The Transient Receptor Potential Melastatin 2 (TRPM2) protein is a recently identified transmembrane cation channel permeable to Ca2+. It is abundantly expressed in the brain, pancreas, and in phagocytic cells. Ca2+ influx through the TRPM2 pore is a key step in immunocyte activation, insulin secretion, and post-ischemic neuronal cell death. Thus, TRPM2 is an emerging target in the treatment of multiple diseases, including neurological and immunological conditions and diabetes. While under certain conditions inhibition of TRPM2 activity would seem beneficial (e.g., stroke, myocardial infarction, Alzheimer’s disease, chronic inflammatory diseases, hyperinsulinism), in other cases hopes for a clinical benefit are set on TRPM2 stimulation (e.g., diabetes, and diseases associated with TRPM2 loss-of-function mutations like Amyotrophic Lateral Sclerosis, Parkinsonism Dementia, and certain forms of bipolar disorder). Understanding TRPM2 structure and mechanism will be vital for designing drugs that specifically target this protein.
TRPM2 channels are co-activated by intracellular ADP-ribose (ADPR) and Ca2+: the channels open only in the combined presence of both ligands. In recent work we have clarified the mechanism of Ca2+-activation and the location of the activating sites. In the presence of ADPR, activation by intracellular Ca2+ follows the Monod-Wyman-Changeux mechanism; binding of each of four Ca2+ ions incrementally increases the open-closed equilibrium constant ~33-fold. The Ca2+ binding sites are located intracellularly from the gate, but in a shielded crevice near the pore entrance (Fig. 3; Ref. 3). Because of the positive feedback by Ca2+ entering through the pore, a single brief intracellular Ca2+ signal seems sufficient to trigger prolonged, self-sustained TRPM2 activity in intact cells provided that ADPR is available. Thus, while Ca2+ is the trigger, ADPR controls the timing of TRPM2 channel activity in living cells.
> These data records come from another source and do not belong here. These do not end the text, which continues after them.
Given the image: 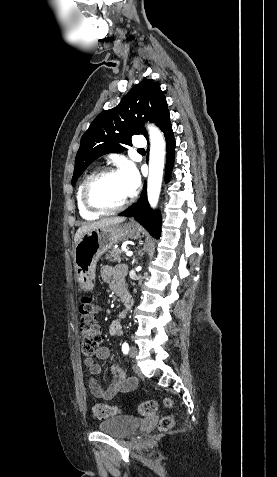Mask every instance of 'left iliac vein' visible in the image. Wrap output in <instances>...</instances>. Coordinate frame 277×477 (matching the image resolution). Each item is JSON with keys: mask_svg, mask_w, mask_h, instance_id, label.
Returning <instances> with one entry per match:
<instances>
[{"mask_svg": "<svg viewBox=\"0 0 277 477\" xmlns=\"http://www.w3.org/2000/svg\"><path fill=\"white\" fill-rule=\"evenodd\" d=\"M138 354V350L135 346H131L130 349H129V356L132 358V359H135L136 356Z\"/></svg>", "mask_w": 277, "mask_h": 477, "instance_id": "left-iliac-vein-1", "label": "left iliac vein"}]
</instances>
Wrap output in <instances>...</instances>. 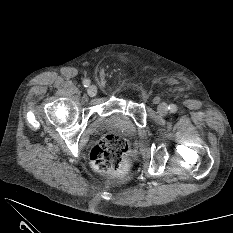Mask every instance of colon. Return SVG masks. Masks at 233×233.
Instances as JSON below:
<instances>
[{"instance_id":"obj_1","label":"colon","mask_w":233,"mask_h":233,"mask_svg":"<svg viewBox=\"0 0 233 233\" xmlns=\"http://www.w3.org/2000/svg\"><path fill=\"white\" fill-rule=\"evenodd\" d=\"M129 144L119 135H105L92 148L90 161L93 168L105 175H115L128 165Z\"/></svg>"}]
</instances>
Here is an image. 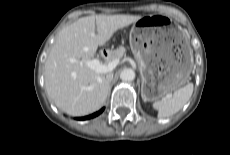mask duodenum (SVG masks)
Masks as SVG:
<instances>
[{
  "label": "duodenum",
  "instance_id": "obj_1",
  "mask_svg": "<svg viewBox=\"0 0 230 155\" xmlns=\"http://www.w3.org/2000/svg\"><path fill=\"white\" fill-rule=\"evenodd\" d=\"M100 57H101L102 59H107V58H108V51L102 50V51L100 52Z\"/></svg>",
  "mask_w": 230,
  "mask_h": 155
}]
</instances>
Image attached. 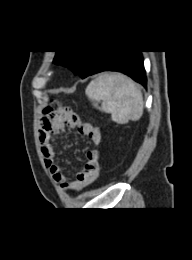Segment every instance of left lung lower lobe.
I'll return each instance as SVG.
<instances>
[{
    "mask_svg": "<svg viewBox=\"0 0 192 260\" xmlns=\"http://www.w3.org/2000/svg\"><path fill=\"white\" fill-rule=\"evenodd\" d=\"M102 71L122 72L136 82L146 87L147 79L143 65V57L140 51L130 50H100L94 55L90 64L82 76H87Z\"/></svg>",
    "mask_w": 192,
    "mask_h": 260,
    "instance_id": "0a47b994",
    "label": "left lung lower lobe"
}]
</instances>
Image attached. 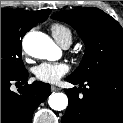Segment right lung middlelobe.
I'll use <instances>...</instances> for the list:
<instances>
[{
    "label": "right lung middle lobe",
    "instance_id": "right-lung-middle-lobe-1",
    "mask_svg": "<svg viewBox=\"0 0 123 123\" xmlns=\"http://www.w3.org/2000/svg\"><path fill=\"white\" fill-rule=\"evenodd\" d=\"M38 22L21 19L11 9H1V77L23 74L21 39Z\"/></svg>",
    "mask_w": 123,
    "mask_h": 123
}]
</instances>
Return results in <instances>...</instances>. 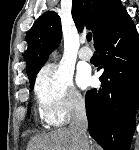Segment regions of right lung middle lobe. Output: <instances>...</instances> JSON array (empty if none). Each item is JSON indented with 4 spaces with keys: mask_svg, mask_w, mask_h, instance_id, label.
Segmentation results:
<instances>
[{
    "mask_svg": "<svg viewBox=\"0 0 139 150\" xmlns=\"http://www.w3.org/2000/svg\"><path fill=\"white\" fill-rule=\"evenodd\" d=\"M34 81H35V79L30 82V87H31V88L34 87ZM30 108H31V105H29V107H28V114L30 113Z\"/></svg>",
    "mask_w": 139,
    "mask_h": 150,
    "instance_id": "obj_1",
    "label": "right lung middle lobe"
}]
</instances>
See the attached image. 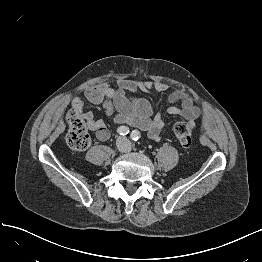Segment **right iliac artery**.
Segmentation results:
<instances>
[{"label":"right iliac artery","mask_w":262,"mask_h":262,"mask_svg":"<svg viewBox=\"0 0 262 262\" xmlns=\"http://www.w3.org/2000/svg\"><path fill=\"white\" fill-rule=\"evenodd\" d=\"M117 132L120 134V135H127L129 132H130V130H129V128L128 127H125V126H121V127H119L118 129H117Z\"/></svg>","instance_id":"obj_1"}]
</instances>
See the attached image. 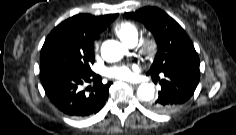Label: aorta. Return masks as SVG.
Segmentation results:
<instances>
[{
  "mask_svg": "<svg viewBox=\"0 0 236 135\" xmlns=\"http://www.w3.org/2000/svg\"><path fill=\"white\" fill-rule=\"evenodd\" d=\"M127 53V48L118 41L107 40L101 46V55L106 62H117ZM155 88L150 83H143L137 90L138 98L142 101H151L154 98Z\"/></svg>",
  "mask_w": 236,
  "mask_h": 135,
  "instance_id": "762f6f07",
  "label": "aorta"
}]
</instances>
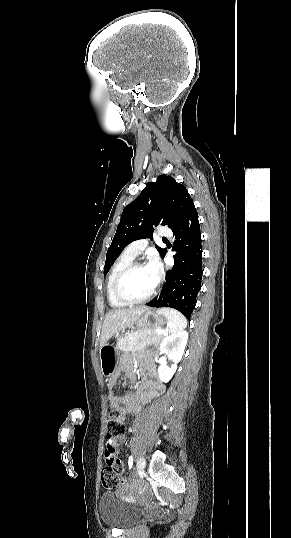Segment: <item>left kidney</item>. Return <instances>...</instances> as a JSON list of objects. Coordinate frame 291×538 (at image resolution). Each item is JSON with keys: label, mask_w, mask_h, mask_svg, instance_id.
<instances>
[{"label": "left kidney", "mask_w": 291, "mask_h": 538, "mask_svg": "<svg viewBox=\"0 0 291 538\" xmlns=\"http://www.w3.org/2000/svg\"><path fill=\"white\" fill-rule=\"evenodd\" d=\"M188 340V333L180 331L175 334L166 336L160 344V352L167 355L173 364L169 367L167 364H161L158 368V374L161 381L167 383L177 370V363L180 362Z\"/></svg>", "instance_id": "left-kidney-1"}]
</instances>
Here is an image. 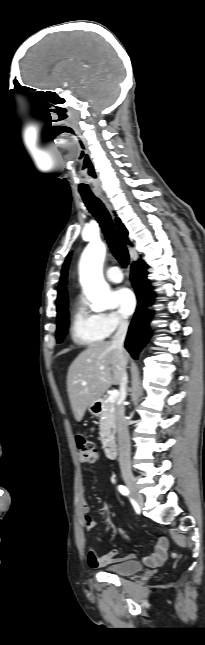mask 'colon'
<instances>
[{
    "mask_svg": "<svg viewBox=\"0 0 205 645\" xmlns=\"http://www.w3.org/2000/svg\"><path fill=\"white\" fill-rule=\"evenodd\" d=\"M76 446L81 457L93 462L98 458V453L94 442L83 435L75 437Z\"/></svg>",
    "mask_w": 205,
    "mask_h": 645,
    "instance_id": "1",
    "label": "colon"
}]
</instances>
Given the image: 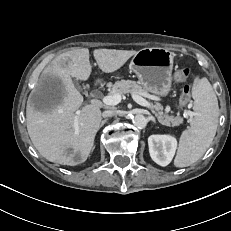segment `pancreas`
Segmentation results:
<instances>
[{"mask_svg":"<svg viewBox=\"0 0 231 231\" xmlns=\"http://www.w3.org/2000/svg\"><path fill=\"white\" fill-rule=\"evenodd\" d=\"M138 94L143 97H148V91L138 82L131 80H121L115 82L110 88V94H120L121 96L124 94ZM152 110L156 112L157 119L159 122L166 126H178L182 123V118L170 116L168 114L163 113V107L161 104L156 103L153 105Z\"/></svg>","mask_w":231,"mask_h":231,"instance_id":"obj_1","label":"pancreas"}]
</instances>
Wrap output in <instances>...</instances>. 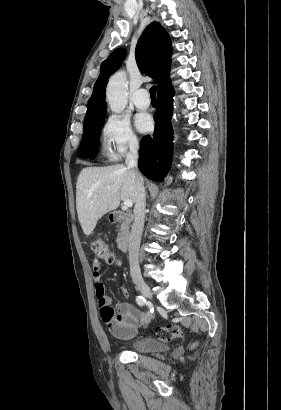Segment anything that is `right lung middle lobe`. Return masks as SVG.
<instances>
[{
  "label": "right lung middle lobe",
  "instance_id": "1",
  "mask_svg": "<svg viewBox=\"0 0 281 410\" xmlns=\"http://www.w3.org/2000/svg\"><path fill=\"white\" fill-rule=\"evenodd\" d=\"M104 116L84 123L81 152L85 158H92L96 154L101 130L104 125Z\"/></svg>",
  "mask_w": 281,
  "mask_h": 410
}]
</instances>
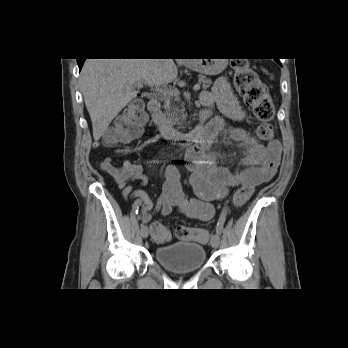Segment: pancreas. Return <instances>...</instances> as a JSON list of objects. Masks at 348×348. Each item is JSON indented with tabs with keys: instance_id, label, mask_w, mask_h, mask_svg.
<instances>
[{
	"instance_id": "1",
	"label": "pancreas",
	"mask_w": 348,
	"mask_h": 348,
	"mask_svg": "<svg viewBox=\"0 0 348 348\" xmlns=\"http://www.w3.org/2000/svg\"><path fill=\"white\" fill-rule=\"evenodd\" d=\"M199 81L202 83L204 90L208 89L212 83L211 80L204 75H199ZM163 108V116L166 123L170 126H177L179 129L183 128L187 114L179 99L168 96Z\"/></svg>"
}]
</instances>
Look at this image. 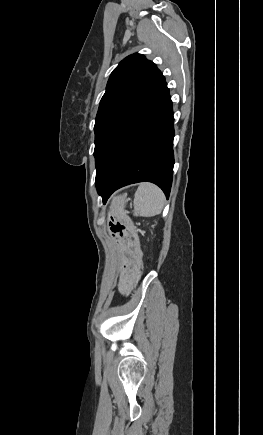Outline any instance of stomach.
<instances>
[{
    "instance_id": "obj_1",
    "label": "stomach",
    "mask_w": 263,
    "mask_h": 435,
    "mask_svg": "<svg viewBox=\"0 0 263 435\" xmlns=\"http://www.w3.org/2000/svg\"><path fill=\"white\" fill-rule=\"evenodd\" d=\"M128 199L126 194L118 195L113 199L111 205V216H105V225H108V233H112L115 246L120 247L126 262H131L132 268H119V277H137L138 262H141V239L137 232V225L134 224V216H128L127 208H124ZM121 288H138V279H121ZM128 296V293H125Z\"/></svg>"
}]
</instances>
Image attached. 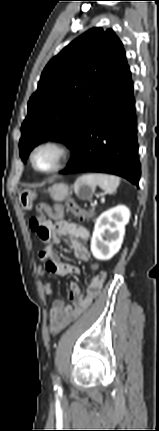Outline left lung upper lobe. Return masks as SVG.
Listing matches in <instances>:
<instances>
[{
  "label": "left lung upper lobe",
  "mask_w": 159,
  "mask_h": 431,
  "mask_svg": "<svg viewBox=\"0 0 159 431\" xmlns=\"http://www.w3.org/2000/svg\"><path fill=\"white\" fill-rule=\"evenodd\" d=\"M129 73L123 45L113 30L92 28L53 57L28 102L20 156L49 139L71 150L88 121Z\"/></svg>",
  "instance_id": "left-lung-upper-lobe-1"
}]
</instances>
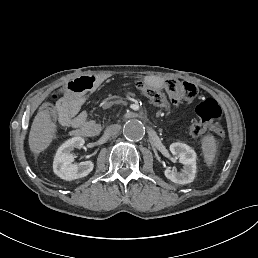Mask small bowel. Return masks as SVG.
Here are the masks:
<instances>
[{
	"label": "small bowel",
	"mask_w": 258,
	"mask_h": 258,
	"mask_svg": "<svg viewBox=\"0 0 258 258\" xmlns=\"http://www.w3.org/2000/svg\"><path fill=\"white\" fill-rule=\"evenodd\" d=\"M103 83L97 76L87 75L71 80L70 88L56 105L58 121L62 126L79 130L86 136H95L100 131V125L91 119L81 108L88 97Z\"/></svg>",
	"instance_id": "1"
}]
</instances>
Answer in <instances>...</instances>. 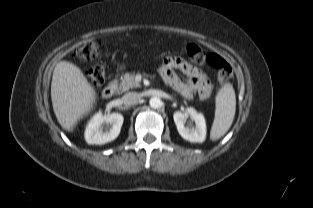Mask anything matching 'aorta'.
Masks as SVG:
<instances>
[{
  "mask_svg": "<svg viewBox=\"0 0 313 208\" xmlns=\"http://www.w3.org/2000/svg\"><path fill=\"white\" fill-rule=\"evenodd\" d=\"M149 104L152 108L157 109L161 107L162 101L159 97H152L149 101Z\"/></svg>",
  "mask_w": 313,
  "mask_h": 208,
  "instance_id": "1",
  "label": "aorta"
}]
</instances>
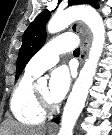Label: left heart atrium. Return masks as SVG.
<instances>
[{
    "instance_id": "obj_1",
    "label": "left heart atrium",
    "mask_w": 112,
    "mask_h": 135,
    "mask_svg": "<svg viewBox=\"0 0 112 135\" xmlns=\"http://www.w3.org/2000/svg\"><path fill=\"white\" fill-rule=\"evenodd\" d=\"M71 80L72 73L67 66H60L51 73L49 97L53 102H59L65 97Z\"/></svg>"
}]
</instances>
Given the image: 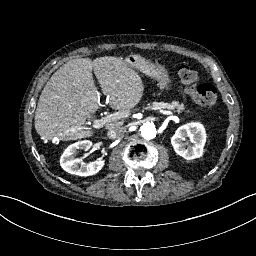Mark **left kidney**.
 Masks as SVG:
<instances>
[{"label":"left kidney","mask_w":256,"mask_h":256,"mask_svg":"<svg viewBox=\"0 0 256 256\" xmlns=\"http://www.w3.org/2000/svg\"><path fill=\"white\" fill-rule=\"evenodd\" d=\"M206 140V133L199 123L181 126L171 138L175 152L186 160L200 157Z\"/></svg>","instance_id":"1"}]
</instances>
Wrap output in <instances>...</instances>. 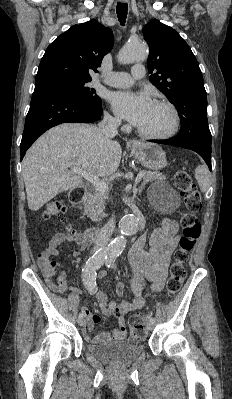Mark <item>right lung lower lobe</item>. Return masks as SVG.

ADPR is produced under conditions of oxidative stress, such as the respiratory burst in immune cells or ischemia in the brain. ADPR binds to the carboxy-terminal NUDT9-H domain of the channel which functions as an enzyme that cleaves ADPR (Fig. 4). This enzymatic activity is rather surprising, since ion channels are passive devices which facilitate the flux of ions down their electrochemical gradients and therefore, unlike active transporters, do not require energy input to operate their gates. Thus, just as CFTR, TRPM2 ranks among the very few known ion channels whose gating is linked to an enzymatic activity (“chanzymes”).
What is the best strategy for manipulating TRPM2 activity? Because TRP-family channels are involved in diverse physiological processes, any useful TRPM2 agonists/antagonists will need to be highly selective. This singles out the NUDT9-H domain, the only protein segment unique to TRPM2, as the most attractive pharmacological target. And yet, at the moment, our understanding of the role of this chanzyme domain in TRPM2 gating is extremely limited. Thus, the goal of our research is to understand the mechanism by which ADPR binding to the NUDT9-H domain drives TRPM2 gating. Specifically, we would like to identify how strictly enzymatic activity and gating are coupled, which step of the catalytic cycle is linked to opening and closure of the ion pore, and which are the key amino acid residues responsible for ADPR binding/hydrolysis. Using this information, we hope to be able to design ADPR analogs that specifically activate or inhibit TRPM2.
Fig. 3. TRPM2 regulation by Ca2+.
Left, Upon removal of internal Ca2+TRPM2 channels close fast if extracellular [Ca2+] is low, but ~20-fold slower if extracellular [Ca2+] is high.
Right, Cartoon explanation of the effect of extracellular Ca2+. Top: Without extracellular Ca2+, the activating sites rapidly loose Ca2+ and quickly close.
Bottom: In high extracellular Ca2+, the activating sites, located in a deep vestibule of the channel, remain liganded longer due to Ca2+ entry through the open pore.
Fig. 4. TRPM2 membrane topology and enzymatic function.
TRPM channels are homotetramers with a membrane topology resembling that of voltage-gated cation channels. TRPM2 is activated by binding of ADPR to a unique C-terminal domain called NUDT9-H for homology with the mitochondrial enzyme NUDT9 (see structure). The NUDT9-H domain was shown not only to bind, but also to hydrolyze ADPR into AMP and ribose-5-phosphate (Perraud et al. 2001. Nature 411:595-99).